This is somewhere between a "reference request" and "ask an expert", but I hope it is not too trivial or off-topic.
Anyway. There has been a lot of attention given to showing that for certain discrete groups $G$, the reduced group C*
-algebra $C_r^*(G)$ is an exact C*
-algebra in the sense of Kirchberg/Wassermann. For something I am working on, I want to consider certain classes of nondiscrete groups. (I am actually thinking of the case where the group von Neumann algebra is finite, but it's not clear to me how much that helps.)
This leads me to my question: does anyone know of results for when either of the following group C*
-algebras are exact?
1) $C_r^*(G)$ where G is not discrete . If $G$ is amenable or connected then this algebra will be nuclear, hence in particular exact.
2) $C_d^*(G)$, which is defined to be the norm-closed subalgebra of ${\mathcal B}(L^2(G))$ generated by all left translation operators $\lambda_t$, with $\lambda_t(\xi)(s) = \int_G \xi(t^{-1}s)\\,ds$.
The second case would be of most interest to me right now (the problem is that for the groups I am interested in, $C^*(G_d)$ is too big to be exact, as $G_d$ will contain a nonabelian free subgroup).
I suspect that I am simply not looking in the right places or at the right parts of the standard literature, so a pointer to the right places would be enough.

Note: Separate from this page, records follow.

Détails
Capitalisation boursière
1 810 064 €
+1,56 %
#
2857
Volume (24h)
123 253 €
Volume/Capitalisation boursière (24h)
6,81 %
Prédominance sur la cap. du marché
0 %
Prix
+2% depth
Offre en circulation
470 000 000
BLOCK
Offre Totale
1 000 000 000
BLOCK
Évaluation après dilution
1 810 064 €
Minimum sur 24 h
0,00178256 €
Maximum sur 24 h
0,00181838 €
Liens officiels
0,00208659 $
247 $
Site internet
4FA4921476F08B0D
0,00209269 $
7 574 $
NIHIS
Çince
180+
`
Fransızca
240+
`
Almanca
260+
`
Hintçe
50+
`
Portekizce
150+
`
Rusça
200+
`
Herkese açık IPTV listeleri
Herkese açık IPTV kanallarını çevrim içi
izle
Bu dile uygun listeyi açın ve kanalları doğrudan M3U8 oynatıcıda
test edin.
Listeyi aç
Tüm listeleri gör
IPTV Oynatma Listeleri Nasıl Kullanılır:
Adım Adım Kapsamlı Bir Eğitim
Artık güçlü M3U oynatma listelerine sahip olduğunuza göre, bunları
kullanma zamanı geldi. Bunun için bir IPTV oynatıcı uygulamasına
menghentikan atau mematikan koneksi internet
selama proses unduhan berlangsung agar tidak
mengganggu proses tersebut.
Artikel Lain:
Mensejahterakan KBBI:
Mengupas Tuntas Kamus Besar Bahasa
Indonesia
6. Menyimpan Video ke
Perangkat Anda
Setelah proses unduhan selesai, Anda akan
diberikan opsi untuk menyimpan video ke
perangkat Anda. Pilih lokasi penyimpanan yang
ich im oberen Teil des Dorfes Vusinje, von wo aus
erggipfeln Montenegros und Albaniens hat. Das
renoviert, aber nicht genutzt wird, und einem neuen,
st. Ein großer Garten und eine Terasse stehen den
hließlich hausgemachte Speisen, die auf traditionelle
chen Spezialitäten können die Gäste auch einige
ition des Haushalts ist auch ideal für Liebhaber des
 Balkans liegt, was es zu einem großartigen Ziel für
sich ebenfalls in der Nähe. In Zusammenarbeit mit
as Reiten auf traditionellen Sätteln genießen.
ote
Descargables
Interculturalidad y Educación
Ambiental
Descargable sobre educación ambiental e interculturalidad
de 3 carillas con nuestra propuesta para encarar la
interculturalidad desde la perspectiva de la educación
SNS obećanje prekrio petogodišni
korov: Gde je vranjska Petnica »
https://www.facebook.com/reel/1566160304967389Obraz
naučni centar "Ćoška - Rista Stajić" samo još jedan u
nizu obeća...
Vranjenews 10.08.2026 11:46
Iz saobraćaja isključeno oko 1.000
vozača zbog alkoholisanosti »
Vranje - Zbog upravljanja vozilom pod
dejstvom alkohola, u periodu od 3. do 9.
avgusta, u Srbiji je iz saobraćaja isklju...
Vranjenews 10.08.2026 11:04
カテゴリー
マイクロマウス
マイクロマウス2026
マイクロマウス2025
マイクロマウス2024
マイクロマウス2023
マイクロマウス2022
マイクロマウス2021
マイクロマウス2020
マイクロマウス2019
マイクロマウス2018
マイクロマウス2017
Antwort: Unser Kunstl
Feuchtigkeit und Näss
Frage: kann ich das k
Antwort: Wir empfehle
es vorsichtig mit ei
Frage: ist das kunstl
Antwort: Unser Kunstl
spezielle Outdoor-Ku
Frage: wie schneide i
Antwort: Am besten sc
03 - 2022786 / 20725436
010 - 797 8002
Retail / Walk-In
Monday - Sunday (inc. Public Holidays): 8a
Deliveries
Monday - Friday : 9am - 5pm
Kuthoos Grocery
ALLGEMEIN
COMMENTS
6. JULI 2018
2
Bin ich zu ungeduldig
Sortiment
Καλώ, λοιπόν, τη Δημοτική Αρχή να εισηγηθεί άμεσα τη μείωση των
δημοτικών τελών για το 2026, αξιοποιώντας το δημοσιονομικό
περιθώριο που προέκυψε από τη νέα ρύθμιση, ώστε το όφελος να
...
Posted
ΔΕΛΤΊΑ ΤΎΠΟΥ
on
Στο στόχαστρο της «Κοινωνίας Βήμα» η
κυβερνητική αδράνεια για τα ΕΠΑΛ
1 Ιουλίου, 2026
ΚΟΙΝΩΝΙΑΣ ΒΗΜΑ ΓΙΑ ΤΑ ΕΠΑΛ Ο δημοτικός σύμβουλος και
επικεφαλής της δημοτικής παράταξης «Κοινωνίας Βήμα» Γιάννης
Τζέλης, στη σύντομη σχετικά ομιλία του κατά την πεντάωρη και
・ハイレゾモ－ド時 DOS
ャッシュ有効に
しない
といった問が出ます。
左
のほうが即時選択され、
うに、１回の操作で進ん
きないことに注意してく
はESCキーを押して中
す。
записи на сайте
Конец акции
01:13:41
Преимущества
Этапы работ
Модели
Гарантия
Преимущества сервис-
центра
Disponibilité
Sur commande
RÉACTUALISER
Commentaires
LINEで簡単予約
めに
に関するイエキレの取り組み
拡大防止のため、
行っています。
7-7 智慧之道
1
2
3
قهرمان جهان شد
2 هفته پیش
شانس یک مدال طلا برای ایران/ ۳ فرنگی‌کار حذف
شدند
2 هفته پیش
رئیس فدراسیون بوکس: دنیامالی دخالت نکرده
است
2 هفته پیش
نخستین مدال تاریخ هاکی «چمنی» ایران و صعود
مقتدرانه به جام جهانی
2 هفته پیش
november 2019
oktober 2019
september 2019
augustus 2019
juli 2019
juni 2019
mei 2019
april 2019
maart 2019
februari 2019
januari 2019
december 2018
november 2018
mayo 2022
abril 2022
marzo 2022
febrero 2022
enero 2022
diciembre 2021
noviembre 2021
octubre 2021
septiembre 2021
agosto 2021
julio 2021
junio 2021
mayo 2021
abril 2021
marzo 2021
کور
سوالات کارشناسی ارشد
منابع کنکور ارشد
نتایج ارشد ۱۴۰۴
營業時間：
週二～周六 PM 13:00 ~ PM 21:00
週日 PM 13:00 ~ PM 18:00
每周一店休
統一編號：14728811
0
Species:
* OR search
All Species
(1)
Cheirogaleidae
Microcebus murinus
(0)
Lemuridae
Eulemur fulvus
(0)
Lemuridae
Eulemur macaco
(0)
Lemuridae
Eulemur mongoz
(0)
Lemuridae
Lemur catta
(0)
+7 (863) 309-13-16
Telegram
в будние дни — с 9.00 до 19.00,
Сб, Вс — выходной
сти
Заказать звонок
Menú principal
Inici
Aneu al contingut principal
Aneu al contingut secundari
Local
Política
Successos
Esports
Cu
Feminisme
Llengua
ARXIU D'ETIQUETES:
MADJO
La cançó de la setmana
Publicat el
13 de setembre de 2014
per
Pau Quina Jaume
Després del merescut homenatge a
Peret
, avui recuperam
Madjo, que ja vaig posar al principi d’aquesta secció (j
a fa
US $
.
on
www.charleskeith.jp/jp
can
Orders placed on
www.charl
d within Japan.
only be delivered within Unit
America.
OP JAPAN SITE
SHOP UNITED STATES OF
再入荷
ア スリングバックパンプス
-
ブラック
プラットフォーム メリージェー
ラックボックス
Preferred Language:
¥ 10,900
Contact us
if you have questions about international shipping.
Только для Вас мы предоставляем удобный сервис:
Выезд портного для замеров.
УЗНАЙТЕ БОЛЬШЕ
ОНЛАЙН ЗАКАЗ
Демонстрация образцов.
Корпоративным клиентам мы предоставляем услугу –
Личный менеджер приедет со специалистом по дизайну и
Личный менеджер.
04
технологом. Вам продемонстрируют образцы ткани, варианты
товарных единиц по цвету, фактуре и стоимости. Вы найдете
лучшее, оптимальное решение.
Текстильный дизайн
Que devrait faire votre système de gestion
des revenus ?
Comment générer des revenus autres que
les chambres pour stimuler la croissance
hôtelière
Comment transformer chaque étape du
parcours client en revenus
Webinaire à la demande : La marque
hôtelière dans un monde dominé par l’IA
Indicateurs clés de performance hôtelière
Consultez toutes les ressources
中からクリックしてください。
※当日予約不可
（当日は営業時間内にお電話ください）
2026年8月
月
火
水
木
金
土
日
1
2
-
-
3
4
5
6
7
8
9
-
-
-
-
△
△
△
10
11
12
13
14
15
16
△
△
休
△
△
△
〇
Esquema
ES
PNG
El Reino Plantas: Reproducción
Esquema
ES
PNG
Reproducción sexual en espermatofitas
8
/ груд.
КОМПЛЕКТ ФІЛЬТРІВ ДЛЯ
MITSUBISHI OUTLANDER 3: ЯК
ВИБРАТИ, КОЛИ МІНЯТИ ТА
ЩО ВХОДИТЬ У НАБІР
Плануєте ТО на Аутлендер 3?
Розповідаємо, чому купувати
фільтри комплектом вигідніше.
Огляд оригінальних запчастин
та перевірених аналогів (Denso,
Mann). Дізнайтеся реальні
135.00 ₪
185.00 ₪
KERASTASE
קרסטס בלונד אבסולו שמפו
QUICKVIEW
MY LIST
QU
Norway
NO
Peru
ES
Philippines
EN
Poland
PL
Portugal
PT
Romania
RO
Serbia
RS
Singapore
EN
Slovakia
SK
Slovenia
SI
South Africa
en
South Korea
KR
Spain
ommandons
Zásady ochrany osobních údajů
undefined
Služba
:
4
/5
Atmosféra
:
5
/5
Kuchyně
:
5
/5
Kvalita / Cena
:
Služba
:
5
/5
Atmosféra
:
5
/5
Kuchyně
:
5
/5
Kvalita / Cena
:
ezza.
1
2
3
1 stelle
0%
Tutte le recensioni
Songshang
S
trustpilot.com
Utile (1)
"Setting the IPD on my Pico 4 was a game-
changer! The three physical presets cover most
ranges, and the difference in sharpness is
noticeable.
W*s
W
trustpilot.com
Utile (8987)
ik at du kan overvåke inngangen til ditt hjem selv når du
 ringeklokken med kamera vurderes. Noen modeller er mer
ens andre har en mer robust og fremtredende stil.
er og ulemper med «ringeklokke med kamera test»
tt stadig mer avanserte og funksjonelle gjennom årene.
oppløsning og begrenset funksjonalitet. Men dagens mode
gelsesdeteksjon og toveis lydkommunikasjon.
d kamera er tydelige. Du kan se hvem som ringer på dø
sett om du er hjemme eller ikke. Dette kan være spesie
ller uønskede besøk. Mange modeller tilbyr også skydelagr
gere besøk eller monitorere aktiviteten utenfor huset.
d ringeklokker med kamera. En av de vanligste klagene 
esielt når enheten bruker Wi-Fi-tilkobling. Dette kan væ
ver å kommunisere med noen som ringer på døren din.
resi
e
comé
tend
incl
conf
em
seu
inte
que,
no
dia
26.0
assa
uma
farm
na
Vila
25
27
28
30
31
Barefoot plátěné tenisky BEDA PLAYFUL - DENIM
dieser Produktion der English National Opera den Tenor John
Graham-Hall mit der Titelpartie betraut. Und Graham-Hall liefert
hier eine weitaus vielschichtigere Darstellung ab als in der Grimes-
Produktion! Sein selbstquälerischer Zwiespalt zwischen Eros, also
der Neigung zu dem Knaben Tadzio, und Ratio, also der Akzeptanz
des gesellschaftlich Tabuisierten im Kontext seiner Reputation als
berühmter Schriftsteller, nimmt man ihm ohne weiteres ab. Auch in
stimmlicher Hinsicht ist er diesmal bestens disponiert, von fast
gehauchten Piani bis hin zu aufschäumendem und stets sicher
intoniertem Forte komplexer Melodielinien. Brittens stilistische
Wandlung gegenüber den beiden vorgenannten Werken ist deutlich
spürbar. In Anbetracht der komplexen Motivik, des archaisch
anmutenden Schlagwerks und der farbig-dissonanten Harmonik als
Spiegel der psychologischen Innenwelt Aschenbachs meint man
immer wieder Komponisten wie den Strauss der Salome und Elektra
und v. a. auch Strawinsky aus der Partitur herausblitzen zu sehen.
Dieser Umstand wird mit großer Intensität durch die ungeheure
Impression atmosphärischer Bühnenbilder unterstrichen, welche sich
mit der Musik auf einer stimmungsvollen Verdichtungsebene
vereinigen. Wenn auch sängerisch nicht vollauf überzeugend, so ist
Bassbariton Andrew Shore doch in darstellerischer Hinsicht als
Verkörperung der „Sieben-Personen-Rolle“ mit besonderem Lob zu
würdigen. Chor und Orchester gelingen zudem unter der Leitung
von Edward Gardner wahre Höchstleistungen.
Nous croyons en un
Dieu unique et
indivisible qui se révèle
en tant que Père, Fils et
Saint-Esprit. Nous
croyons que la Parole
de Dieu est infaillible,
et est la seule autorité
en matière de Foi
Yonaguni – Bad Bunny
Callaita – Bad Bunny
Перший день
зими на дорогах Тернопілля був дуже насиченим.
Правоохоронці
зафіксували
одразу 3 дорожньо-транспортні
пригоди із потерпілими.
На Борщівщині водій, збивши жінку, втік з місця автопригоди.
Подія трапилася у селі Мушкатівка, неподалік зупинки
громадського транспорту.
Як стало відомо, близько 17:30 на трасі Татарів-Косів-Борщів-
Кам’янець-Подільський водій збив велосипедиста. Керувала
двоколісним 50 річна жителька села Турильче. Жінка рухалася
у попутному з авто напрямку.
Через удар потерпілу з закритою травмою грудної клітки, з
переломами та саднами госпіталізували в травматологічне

Update October 2012: In a partial vindication for the old-school way of doing things, involving not this new-fangled InterWeb2.0 stuff but "giving a conference talk and raising a question": I have been informed by Narutaka Ozawa that for many examples of compact non-abelian connected Lie groups $G$, the algebra denoted above by $C^*_d(G)$ fails to be exact. In cases such as $SO(n)$ for $n$ large enough this follows from the existence of dense subgroups that have Property (T) as discrete groups; in the case $G=SU(2)$ one needs some spectral gap results that have been recently been obtained in hard work of Bourgain--Gamburd.
(I am going from memory of our conversation here, so if anything in the above is faulty, then it is almost surely a mistake on my part and not on Ozawa's.)